-- To do --
Where the data below has the string "tigre", return the whole line.

-- Data under study --
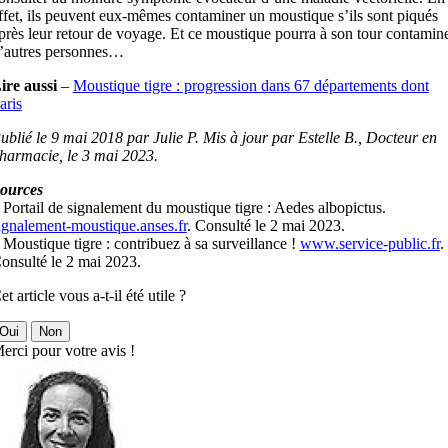
ffet, ils peuvent eux-mêmes contaminer un moustique s’ils sont piqués
près leur retour de voyage. Et ce moustique pourra à son tour contamin
’autres personnes…
ire aussi
–
Moustique tigre : progression dans 67 départements dont
aris
ublié le 9 mai 2018 par Julie P. Mis à jour par Estelle B., Docteur en
harmacie, le 3 mai 2023.
ources
 Portail de signalement du moustique tigre : Aedes albopictus.
ignalement-moustique.anses.fr
. Consulté le 2 mai 2023.
 Moustique tigre : contribuez à sa surveillance !
www.service-public.fr
.
onsulté le 2 mai 2023.
et article vous a-t-il été utile ?
Oui
Non
erci pour votre avis !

-- Exercise solution --
Moustique tigre : progression dans 67 départements dont
 Portail de signalement du moustique tigre : Aedes albopictus.
 Moustique tigre : contribuez à sa surveillance !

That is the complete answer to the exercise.